■ **Problem**:
Before copying, set the pictures aside; then repeat every line below verbatim.

■ **Excerpted data**:
= Beginning of Section =
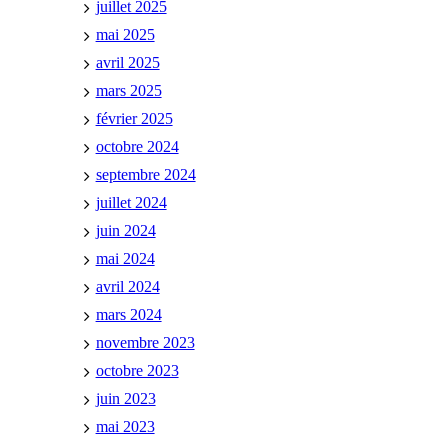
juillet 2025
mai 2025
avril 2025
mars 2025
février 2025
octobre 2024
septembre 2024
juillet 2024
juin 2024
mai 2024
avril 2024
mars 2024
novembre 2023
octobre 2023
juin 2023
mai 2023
= End of Section =
■ **Exercise result**:
juillet 2025
mai 2025
avril 2025
mars 2025
février 2025
octobre 2024
septembre 2024
juillet 2024
juin 2024
mai 2024
avril 2024
mars 2024
novembre 2023
octobre 2023
juin 2023
mai 2023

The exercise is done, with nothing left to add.